Exercise details — In the records below, find the line containing "個人情報 (110, 2272)" and the line containing "Rifiuta tutto (217, 2505)"; please repeat exactly the lines from one to the other, both included, and nothing more.
START Task inputs
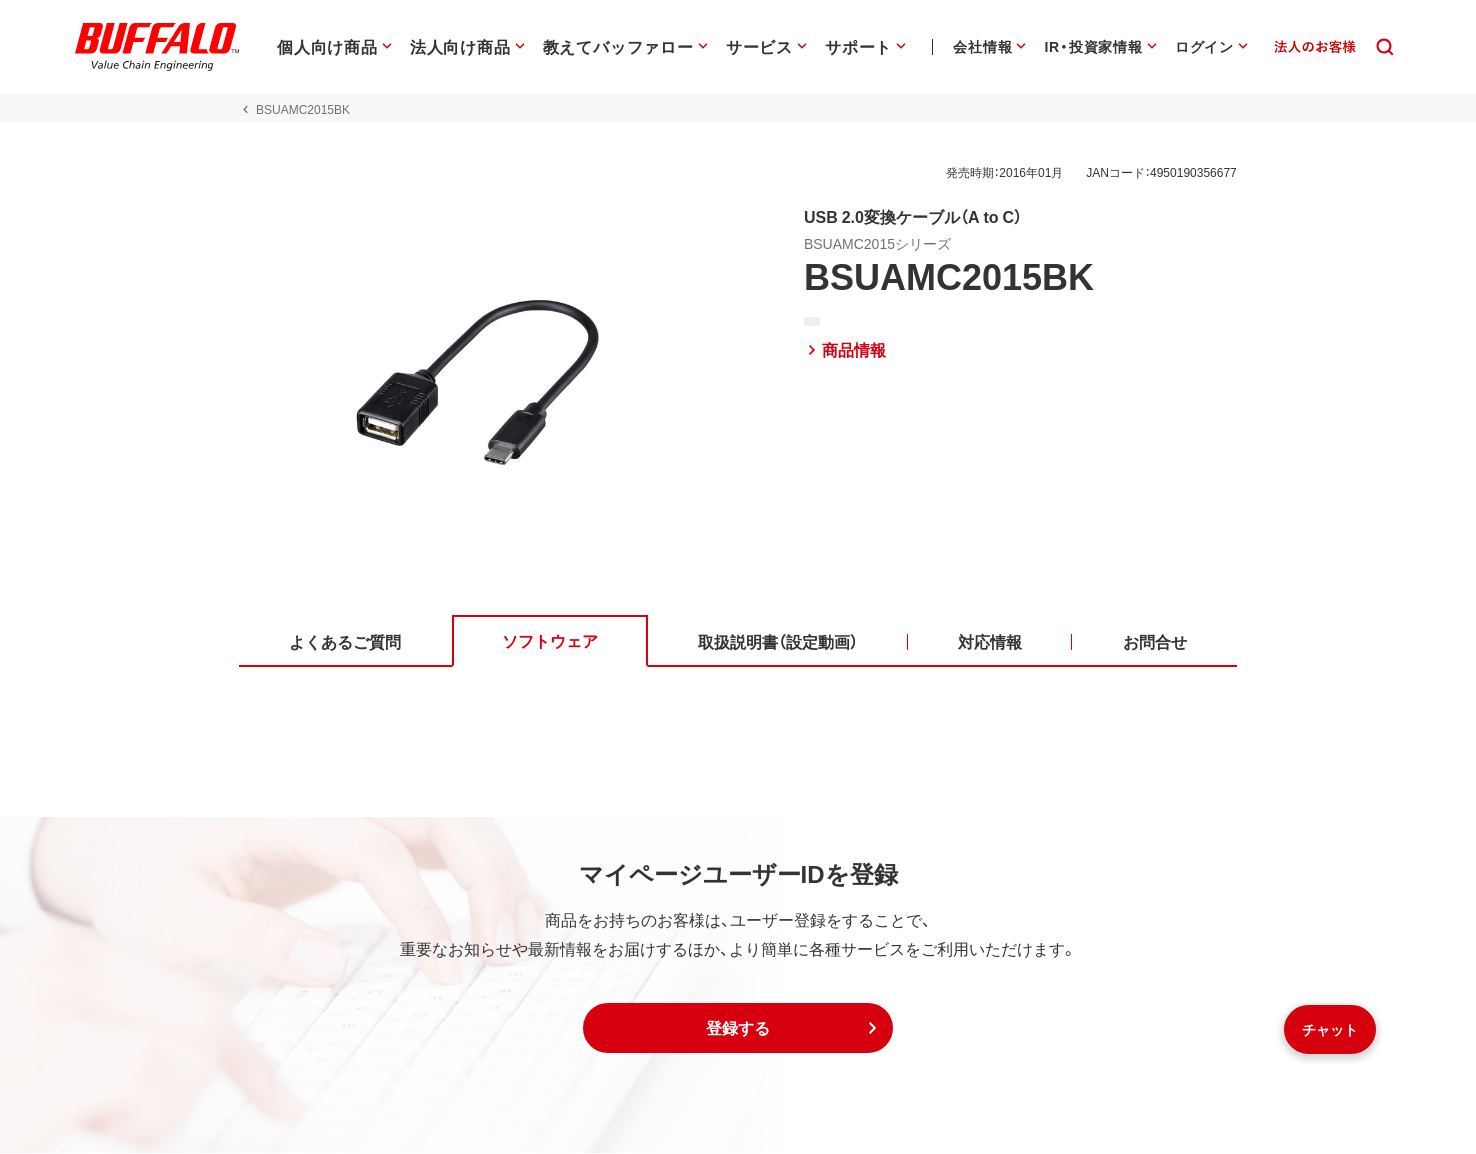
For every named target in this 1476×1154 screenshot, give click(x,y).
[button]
END Task inputs
START Task inputs
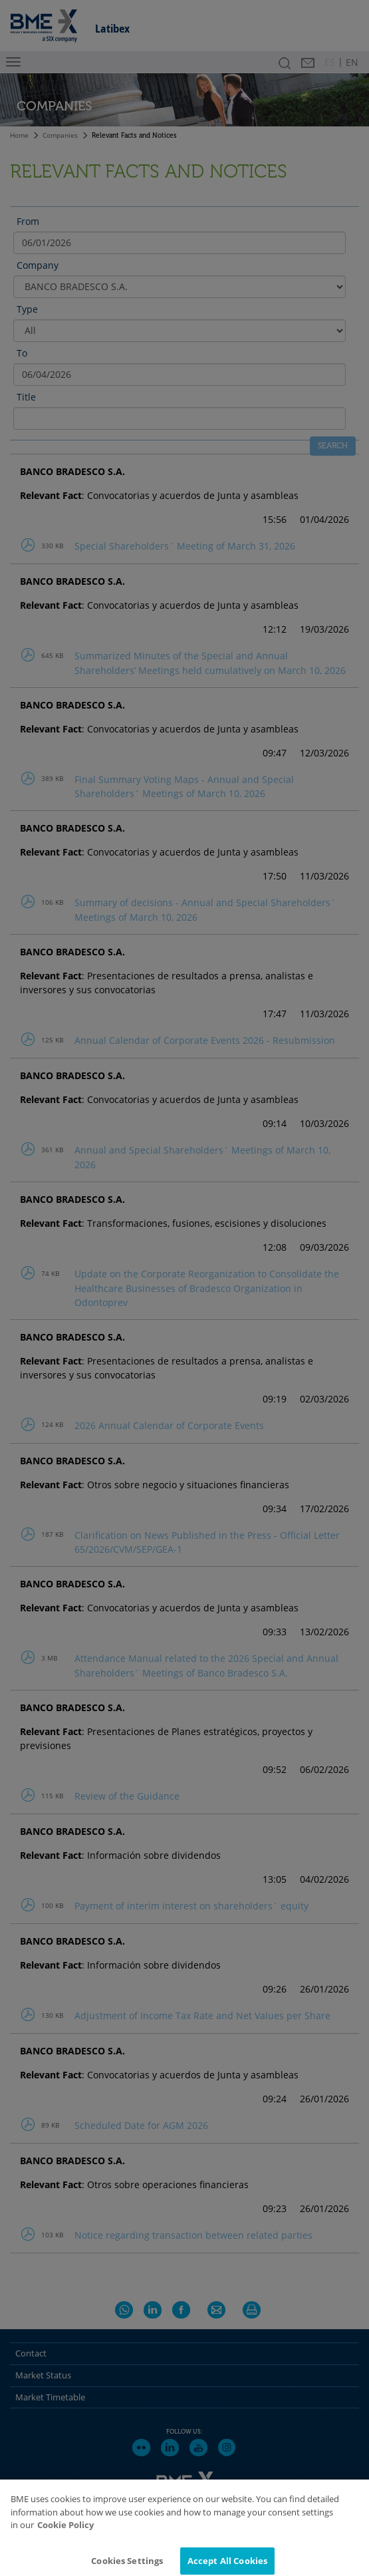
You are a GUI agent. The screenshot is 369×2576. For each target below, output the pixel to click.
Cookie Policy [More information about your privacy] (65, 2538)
END Task inputs
START Task inputs
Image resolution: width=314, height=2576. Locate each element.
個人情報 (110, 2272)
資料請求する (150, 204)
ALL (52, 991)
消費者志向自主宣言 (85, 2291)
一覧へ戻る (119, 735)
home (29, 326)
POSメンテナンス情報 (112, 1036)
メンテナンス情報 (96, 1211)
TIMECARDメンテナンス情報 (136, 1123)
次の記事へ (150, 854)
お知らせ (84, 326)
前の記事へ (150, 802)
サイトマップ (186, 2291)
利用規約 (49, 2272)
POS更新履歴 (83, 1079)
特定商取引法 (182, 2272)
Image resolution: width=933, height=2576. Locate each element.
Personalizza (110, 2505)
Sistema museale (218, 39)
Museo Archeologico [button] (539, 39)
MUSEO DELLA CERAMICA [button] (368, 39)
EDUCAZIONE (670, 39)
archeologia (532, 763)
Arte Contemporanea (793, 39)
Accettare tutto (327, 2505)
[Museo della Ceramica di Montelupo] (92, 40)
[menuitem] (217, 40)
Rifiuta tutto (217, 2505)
END Task inputs
Response area —
個人情報 (110, 2272)
資料請求する (150, 204)
ALL (52, 991)
消費者志向自主宣言 (85, 2291)
一覧へ戻る (119, 735)
home (29, 326)
POSメンテナンス情報 (112, 1036)
メンテナンス情報 (96, 1211)
TIMECARDメンテナンス情報 (136, 1123)
次の記事へ (150, 854)
お知らせ (84, 326)
前の記事へ (150, 802)
サイトマップ (186, 2291)
利用規約 (49, 2272)
POS更新履歴 (83, 1079)
特定商取引法 (182, 2272)
Image resolution: width=933, height=2576. Locate each element.
Personalizza (110, 2505)
Sistema museale (218, 39)
Museo Archeologico [button] (539, 39)
MUSEO DELLA CERAMICA [button] (368, 39)
EDUCAZIONE (670, 39)
archeologia (532, 763)
Arte Contemporanea (793, 39)
Accettare tutto (327, 2505)
[Museo della Ceramica di Montelupo] (92, 40)
[menuitem] (217, 40)
Rifiuta tutto (217, 2505)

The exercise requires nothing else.